• PROMPT
Go to the line in the entries below that holds "più attività differenti, ognuna" and repeat exactly from there through the line that holds "servizio, il rischio", inclusive.

• DATA PROVIDED
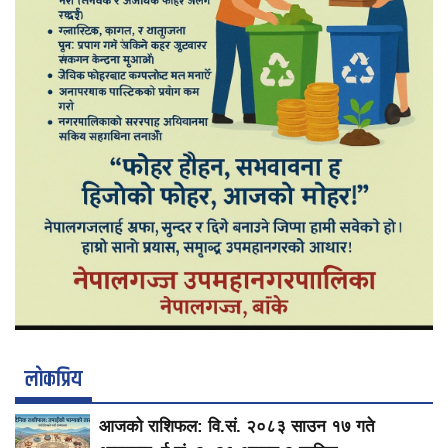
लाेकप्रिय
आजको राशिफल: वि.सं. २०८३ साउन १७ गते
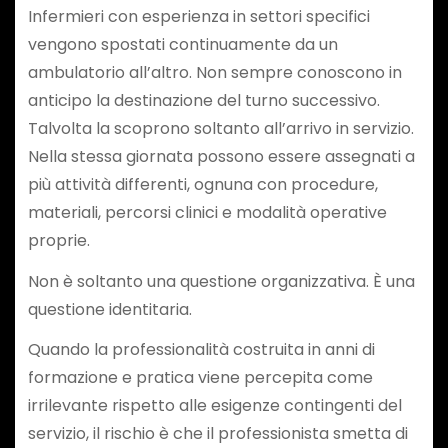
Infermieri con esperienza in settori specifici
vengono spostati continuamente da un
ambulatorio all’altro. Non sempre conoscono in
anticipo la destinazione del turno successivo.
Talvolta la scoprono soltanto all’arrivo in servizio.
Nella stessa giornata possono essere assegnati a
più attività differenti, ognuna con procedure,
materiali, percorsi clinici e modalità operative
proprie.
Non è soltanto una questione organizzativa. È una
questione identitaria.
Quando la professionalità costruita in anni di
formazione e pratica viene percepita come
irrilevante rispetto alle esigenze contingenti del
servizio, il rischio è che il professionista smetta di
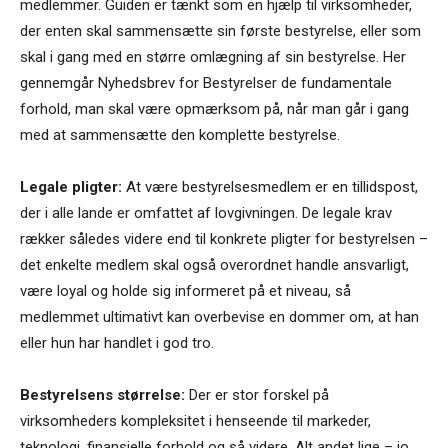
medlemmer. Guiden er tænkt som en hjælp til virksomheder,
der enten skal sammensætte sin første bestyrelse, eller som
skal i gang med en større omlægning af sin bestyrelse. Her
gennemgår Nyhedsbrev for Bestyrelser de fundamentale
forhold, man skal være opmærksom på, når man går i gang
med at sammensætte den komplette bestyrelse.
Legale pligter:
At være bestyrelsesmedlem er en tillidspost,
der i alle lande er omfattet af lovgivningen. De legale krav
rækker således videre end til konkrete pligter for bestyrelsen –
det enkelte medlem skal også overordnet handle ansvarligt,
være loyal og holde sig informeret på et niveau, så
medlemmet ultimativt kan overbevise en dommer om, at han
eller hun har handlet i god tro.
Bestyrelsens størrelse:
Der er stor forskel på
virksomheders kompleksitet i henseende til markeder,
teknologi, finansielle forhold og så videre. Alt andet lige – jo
--
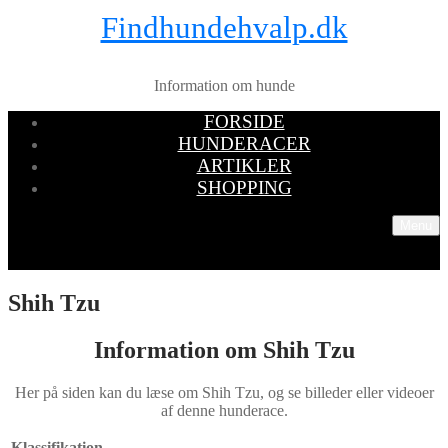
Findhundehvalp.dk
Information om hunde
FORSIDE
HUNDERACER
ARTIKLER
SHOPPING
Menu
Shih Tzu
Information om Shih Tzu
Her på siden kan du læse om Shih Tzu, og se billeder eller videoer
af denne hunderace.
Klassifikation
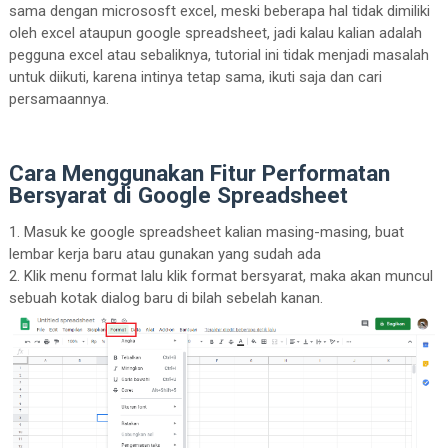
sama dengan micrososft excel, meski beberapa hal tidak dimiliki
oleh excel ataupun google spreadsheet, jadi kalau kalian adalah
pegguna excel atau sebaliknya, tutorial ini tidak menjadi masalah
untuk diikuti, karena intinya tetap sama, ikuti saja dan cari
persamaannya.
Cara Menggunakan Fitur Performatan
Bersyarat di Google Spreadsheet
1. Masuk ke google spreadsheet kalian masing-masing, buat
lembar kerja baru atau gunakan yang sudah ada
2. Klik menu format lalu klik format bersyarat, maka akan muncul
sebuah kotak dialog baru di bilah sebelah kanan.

• ANSWER TO THIS PROBLEM
più attività differenti, ognuna con procedure,
materiali, percorsi clinici e modalità operative
proprie.
Non è soltanto una questione organizzativa. È una
questione identitaria.
Quando la professionalità costruita in anni di
formazione e pratica viene percepita come
irrilevante rispetto alle esigenze contingenti del
servizio, il rischio è che il professionista smetta di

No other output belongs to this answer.